Acute myocardial infarction can result in various mechanical complications, although they have become rare with the advent of reperfusion therapies. Among these complications, ventricular septal rupture (VSR) and left ventricular aneurysm (LVA) are infrequent but life-threatening conditions associated with high morbidity and mortality. We present a rare case of a 67-year-old male with acute myocardial infarction who developed concomitant apical LVA and ventricular septal rupture.

KEYWORDS

Ventricular septal defect, left ventricular aneurysm, acute coronary syndrome

LEARNING POINTS

INTRODUCTION

Acute myocardial infarction can result in lethal mechanical complications[1]. Ventricular septal defects (VSDs) are among the typical complications; however they have become rare in the reperfusion era with an incidence of 1%–3%, yet they continue to have high morbidity and mortality[1]. With a reported incidence of 3.5%–38%, left ventricular aneurysm (LVA) is relatively more common and has been associated with myocardial free-wall rupture, congestive heart failure, thrombus formation in the left ventricle (LV) and recurrent ventricular tachyarrhythmias[2].
Acute VSD and LVA are rare, life-threatening complications that usually occur within the first week of acute myocardial infarction, which necessitates immediate recognition and surgical correction[2]. Although the benefits of surgical reconstruction for LVA have not been clearly demonstrated, their effectiveness has recently been reported in a small number of patients[3].
Here, we report a rare case of concomitant apical LVA and ventricular septal rupture in a patient presenting with acute myocardial infarction.

CASE DESCRIPTION

A 67-year-old male with a past medical history of hypertension and diabetes was admitted for cough and haemoptysis.
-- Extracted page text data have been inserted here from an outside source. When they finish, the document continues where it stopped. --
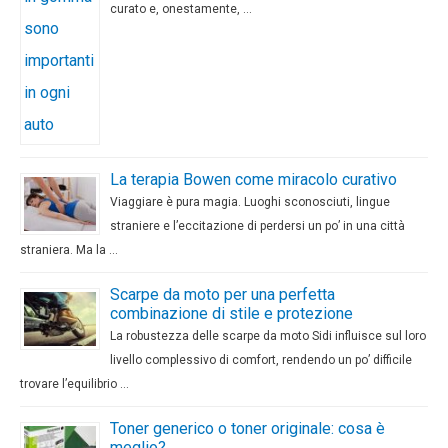
curato e, onestamente, …
La terapia Bowen come miracolo curativo
Viaggiare è pura magia. Luoghi sconosciuti, lingue
straniere e l’eccitazione di perdersi un po’ in una città
straniera. Ma la …
Scarpe da moto per una perfetta
combinazione di stile e protezione
La robustezza delle scarpe da moto Sidi influisce sul loro
livello complessivo di comfort, rendendo un po’ difficile
trovare l’equilibrio …
Toner generico o toner originale: cosa è
meglio?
He also reported shortness of breath on exertion, bilateral lower extremity swelling and limited ambulation in the previous two months. The patient denied chest pain, palpitations, dizziness, orthopnoea or paroxysmal nocturnal dyspnoea; he reported a cardiac disease in the past but did not seek medical attention.
On arrival, the patient was afebrile and tachycardic with a heart rate of 105 beats per minute, blood pressure of 116/78 mmHg and saturating 96% on room air. Initial laboratory tests showed a white blood count of 18 (4.8–10.8 K/Ul), platelet 93 (130–400 K/Ul), BNP 1050 ( <100 pg/ml), troponin 0.38 ( <0.5 ng/ml), potassium 5.6 (3.6–5.1 Mmol/l) and an international normalised ratio of 2.2 (0.85–1.14). An initial electrocardiogram showed ST elevation in V1–V5 with Q waves. The patient received intravenous regular insulin, albuterol inhalation and furosemide intravenous 40 mg.
On examination, the patient was found to have heart failure. There were inspiratory crackles on lung auscultation and pitting oedema on the lower extremities. A holosystolic murmur at the tricuspid area and a faint S3 were present on cardiac auscultation. The echocardiogram showed a left ventricular ejection fraction of 35%–40%, a large infarct involving mild to distal antero-septal, mid-distal anterior, antero-apical and infero-apical segments. Apical aneurysmal motion and a small distal antero-septal VSD were present (Fig. 1 and 2).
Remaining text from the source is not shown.